Morgan asserts the happiness of living, even in the face of what he has experienced in recent months: “I am happy even when I am desperate. I am in pain, treated poorly, I really struggle with everyday material things like financial availability or the loyalty and respect of those who write about me in newspapers.” The artist indicates he suffers from public opinion: “My goodness, how mean. How much those things hurt me. They canceled all my work. I haven’t worked since June. People should shoot themselves in my situation, yet I can tell you that I am happy to be alive. I have done like the bear, collecting music as fat to face dark times.”

The Accusations

When accused of stalking and threats by his ex Angelica Schiatti, a domino effect occurred: “The scandal this summer caused me a defamatory catastrophe and a drop in reputation. They canceled my concerts; I was supposed to do a show on Rai, but they didn’t even call me anymore. Total collapse.” However, he specifies that he is innocent: “Everything that has been said is false. I have reported it, but unfortunately, people got scared. But these are crimes I didn’t commit. Talking about revenge porn is very serious. These are defamations.” How did he react to these difficulties? “It’s tough because I have a family to support. The brilliant idea I thought of was to play. I am happy because now I know how to play Ravel. I didn’t leave the house all summer, without a friend or someone asking, ‘How is Morgan?’ My daughter and my partner went on vacation; I stayed to live my hallucinating situation.”

X Factor

“I don’t want to be changed by what I don’t like.” Morgan states, drawing a thread of connection through his successes: “My beauty is spontaneity but also extemporaneity, invention, improvisation. I am not willing to give up.” This is how he faced the X Factor machine as a judge: “Doing live television is an incredibly difficult art. You have to have things to say, respect the timing, and be interesting. You have to get applause. Almost no one is capable of doing this because it’s the hardest thing in the world live in front of 8 million people.” A reflection also on relationships with others: “I trust, I have no reason not to. But when you get burned, what do you do next time? You close up, protect yourself, become colder.”

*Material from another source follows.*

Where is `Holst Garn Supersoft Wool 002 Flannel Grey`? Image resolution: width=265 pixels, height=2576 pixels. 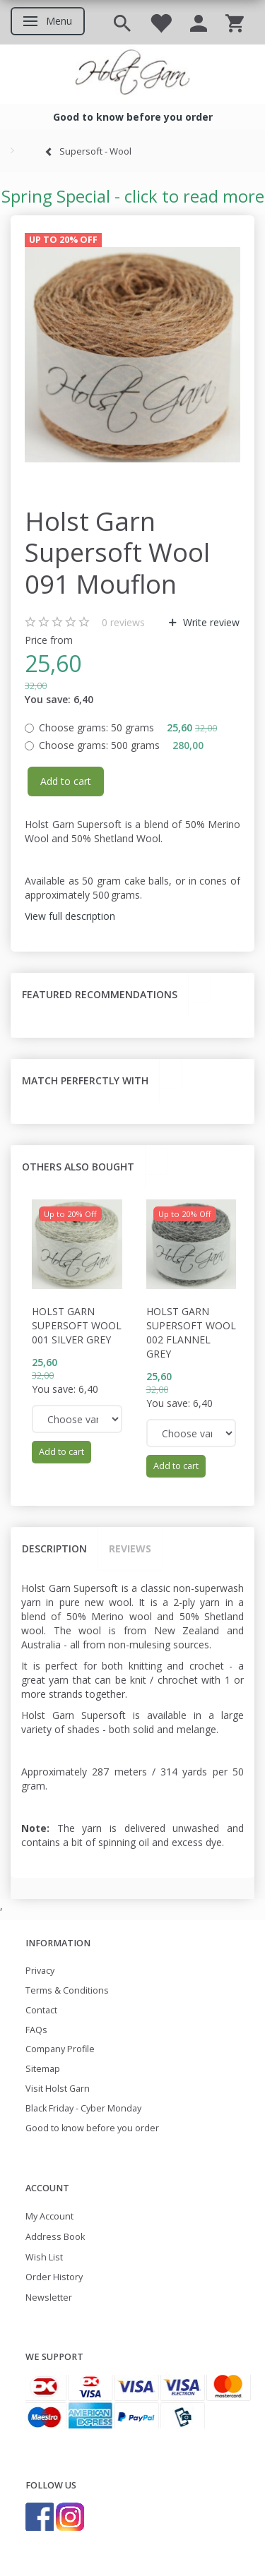 Holst Garn Supersoft Wool 002 Flannel Grey is located at coordinates (191, 1332).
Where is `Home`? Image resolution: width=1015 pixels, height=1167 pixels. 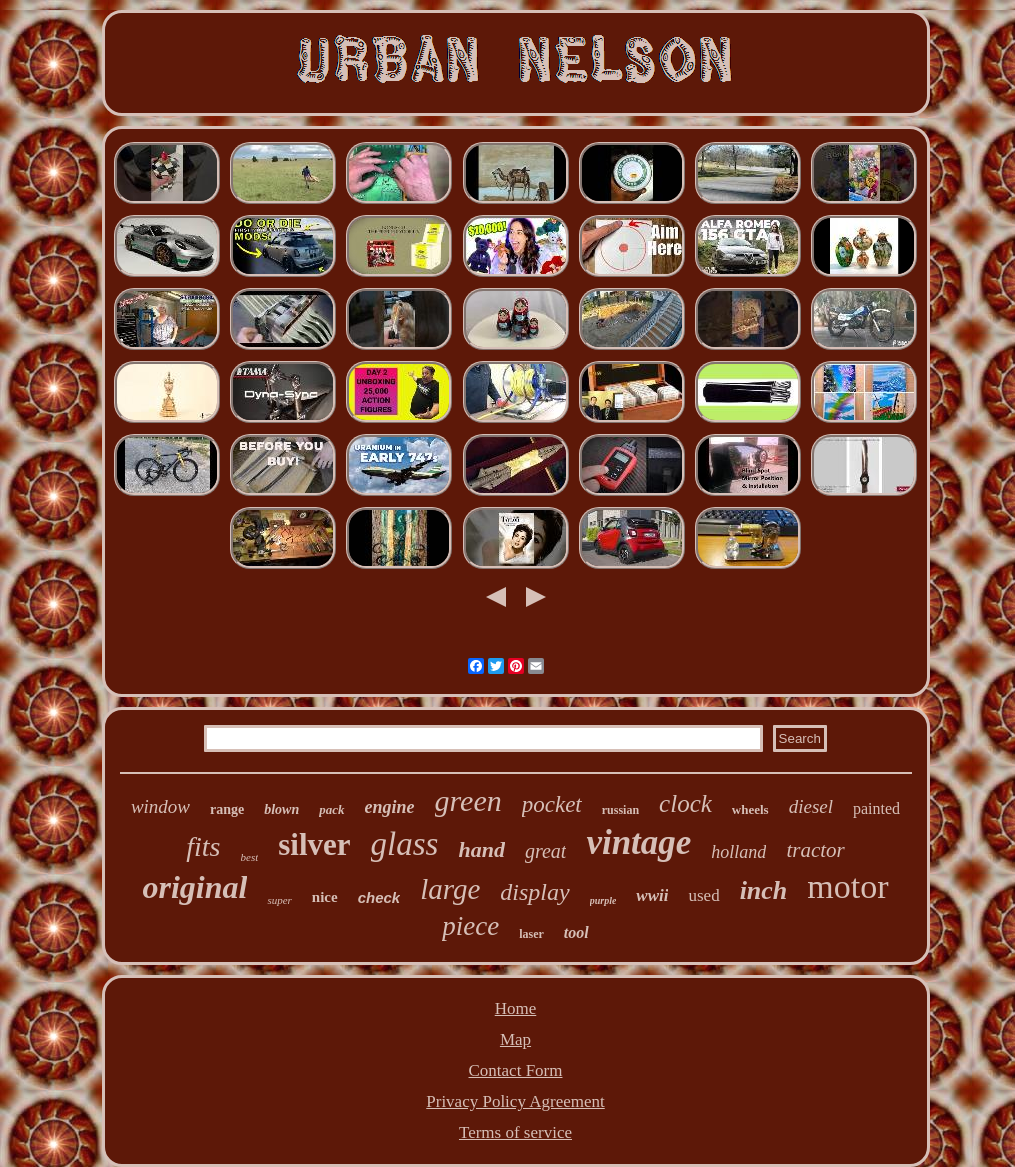 Home is located at coordinates (516, 1008).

The Love with Asia Argento

It’s harder when he talks about Asia Argento: “She ruined my life. I gave everything of myself, and she kicked me.” The reason, according to him? “She couldn’t handle the idea of being with someone. She can’t handle relationships in general. Yes, there might be my part, but there are four legs here.” Sweet words for their relationship: “With her, I could share many artistic things, and this created a beautiful all-encompassing bond that was friendship, complicity, artistic collaboration. For me, she was home. I also felt understood, I felt like entertaining her. Looking into her eyes, I saw myself as beautiful. For me, it was forced to leave that dimension because I wasn’t the one who wanted to leave, but she did.” The separation was experienced like a mourning, so much so that he didn’t want to sleep in that bed anymore: “That was the marriage bed. And because it made me sad. What despair. It really made me want to cry.”

The New Project

Morgan announces a project he wants to realize in Milan: “My school will come to fruition. I will do everything physically, teaching how to make songs. In this auditorium on the Navigli, lessons are held every Sunday for a month. There are four subjects: harmony, lyrics, production, arrangement. You go home knowing how to make songs.”

Drugs

Morgan also talks about his relationship with drugs: “It anesthetized me. It helped me not to live the void and not suffer anymore. But the real drug is music. If you take that away from me, I die.”